İklim değşikliği ve kirlilik gibi tehditler altında bulunan Karadeniz’deki hidrojen sülfürün dipten yüzeye çıkma tehlikesi bulunuyor. Uzmanlara göre bu hidrojen sülfür rezervinden hidrojen üretmek mümkün.
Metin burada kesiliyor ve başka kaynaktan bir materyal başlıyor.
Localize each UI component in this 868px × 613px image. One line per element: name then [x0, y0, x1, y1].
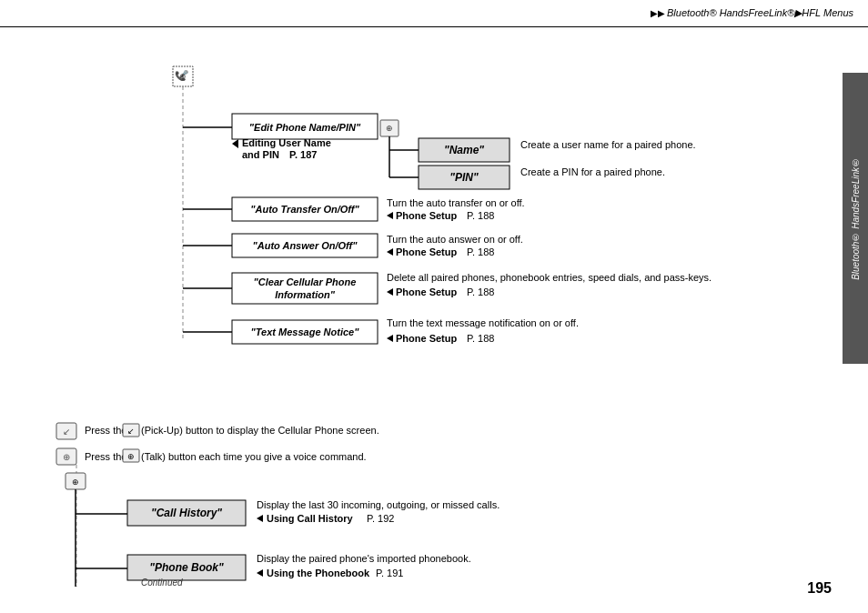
svg-text:P. 191: P. 191 [376, 568, 403, 578]
svg-text:Display the paired phone's imp: Display the paired phone's imported phon… [257, 553, 471, 564]
svg-text:Phone Setup: Phone Setup [396, 210, 458, 221]
svg-text:(Pick-Up) button to display th: (Pick-Up) button to display the Cellular… [141, 425, 379, 436]
svg-text:"Edit Phone Name/PIN": "Edit Phone Name/PIN" [249, 122, 361, 133]
svg-text:"Auto Transfer On/Off": "Auto Transfer On/Off" [250, 204, 359, 215]
svg-marker-49 [387, 335, 393, 342]
svg-text:Press the: Press the [85, 451, 126, 462]
svg-text:P. 187: P. 187 [289, 149, 317, 160]
top-diagram: ⊕ 🎤 📞 "Edit Phone Name/PIN" ⊕ "Name" Cre… [55, 59, 810, 414]
svg-text:P. 188: P. 188 [467, 210, 494, 221]
svg-text:Phone Setup: Phone Setup [396, 246, 458, 257]
svg-text:Turn the auto transfer on or o: Turn the auto transfer on or off. [387, 197, 525, 208]
svg-text:↙: ↙ [127, 427, 135, 436]
svg-marker-79 [257, 569, 263, 577]
svg-marker-27 [387, 212, 393, 219]
svg-text:(Talk) button each time you gi: (Talk) button each time you give a voice… [141, 451, 367, 462]
svg-text:P. 192: P. 192 [367, 513, 394, 524]
svg-text:Editing User Name: Editing User Name [242, 137, 331, 148]
sidebar-label: Bluetooth® HandsFreeLink® [843, 73, 868, 364]
sidebar-label-text: Bluetooth® HandsFreeLink® [851, 157, 861, 280]
svg-text:P. 188: P. 188 [467, 333, 494, 344]
bottom-diagram: ↙ Press the ↙ (Pick-Up) button to displa… [0, 418, 819, 613]
svg-text:"Phone Book": "Phone Book" [149, 561, 224, 574]
continued-label: Continued [141, 578, 183, 588]
svg-text:P. 188: P. 188 [467, 246, 494, 257]
svg-text:Phone Setup: Phone Setup [396, 286, 458, 297]
svg-text:and PIN: and PIN [242, 149, 279, 160]
svg-text:⊕: ⊕ [72, 477, 79, 487]
svg-text:Using Call History: Using Call History [267, 513, 354, 524]
svg-text:"Auto Answer On/Off": "Auto Answer On/Off" [253, 240, 358, 251]
svg-marker-42 [387, 288, 393, 296]
svg-text:"Clear Cellular Phone: "Clear Cellular Phone [254, 276, 357, 287]
svg-text:Create a PIN for a paired phon: Create a PIN for a paired phone. [520, 166, 665, 177]
svg-text:P. 188: P. 188 [467, 286, 494, 297]
svg-text:Using the Phonebook: Using the Phonebook [267, 568, 370, 578]
header-title: Bluetooth® HandsFreeLink®▶HFL Menus [667, 7, 853, 19]
svg-text:"Text Message Notice": "Text Message Notice" [251, 327, 360, 337]
svg-text:Turn the auto answer on or off: Turn the auto answer on or off. [387, 234, 523, 245]
svg-text:Turn the text message notifica: Turn the text message notification on or… [387, 317, 579, 328]
svg-text:📞: 📞 [175, 70, 187, 82]
svg-marker-34 [387, 248, 393, 256]
svg-text:Delete all paired phones, phon: Delete all paired phones, phonebook entr… [387, 272, 712, 283]
svg-text:⊕: ⊕ [63, 452, 70, 462]
svg-text:Phone Setup: Phone Setup [396, 333, 458, 344]
svg-text:Create a user name for a paire: Create a user name for a paired phone. [520, 139, 696, 150]
svg-text:"Name": "Name" [444, 144, 484, 156]
svg-text:Information": Information" [275, 289, 335, 300]
svg-marker-72 [257, 515, 263, 522]
main-content: ⊕ 🎤 📞 "Edit Phone Name/PIN" ⊕ "Name" Cre… [0, 27, 843, 613]
svg-text:⊕: ⊕ [127, 452, 135, 461]
svg-marker-19 [232, 139, 238, 148]
svg-text:"PIN": "PIN" [449, 171, 479, 184]
svg-text:↙: ↙ [63, 427, 70, 437]
header: ▶▶ Bluetooth® HandsFreeLink®▶HFL Menus [0, 0, 868, 27]
svg-text:"Call History": "Call History" [151, 507, 222, 519]
svg-text:⊕: ⊕ [386, 124, 393, 133]
svg-text:Display the last 30 incoming, : Display the last 30 incoming, outgoing, … [257, 499, 500, 510]
svg-text:Press the: Press the [85, 425, 126, 436]
header-arrows: ▶▶ [651, 8, 665, 18]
Hidrojen sülfür zehirli ve toksik bir gaz
Ontario Teknik Üniversitesi Mühendislik Fakültesi Makine Mühendisliği Bölümü Öğretim Üyesi ve Yıldız Teknik Üniversitesi Makine Fakültesi Makine Mühendisliği Bölümü Öğretim Üyesi Prof. Dr. İbrahim Dinçer, periyodik tablonun ilk elementi olan hidrojenin, en hafif, evrende en çok bulunan ve yüksek oranda yanıcı bir madde olduğunu söylüyor. Hidrojen sülfürün ise hidrojen ve kükürtten oluşan, çürük yumurta kokusuna sahip, zehirli, yanıcı bir madde olduğunu ifade ediyor. Hidrojen sülfürün giderek deniz yüzeyine yaklaştığını söyleyen Dinçer ilerleyen süreçte denizi tamamen kaplayarak deniz hayatını yok etme riskine sahip olduğunu söyliyor.
Yeşil hidrojenin elektroliz, ısıl, katalitik ve fotokatalitik gibi yöntemlerle üretilebildiğini söyleyen Dinçer bu sayede hidrojen ve sülfürün elde edilebileceğini belirtti. Dinçer yaptıkları hesaplara göre Karadeniz’de elektroliz yöntemiyle üretilebilecek 270 milyon ton yeşil hidrojen, 4.3 milyar ton sülfür potansiyelinin tespit edildiğini söyledi.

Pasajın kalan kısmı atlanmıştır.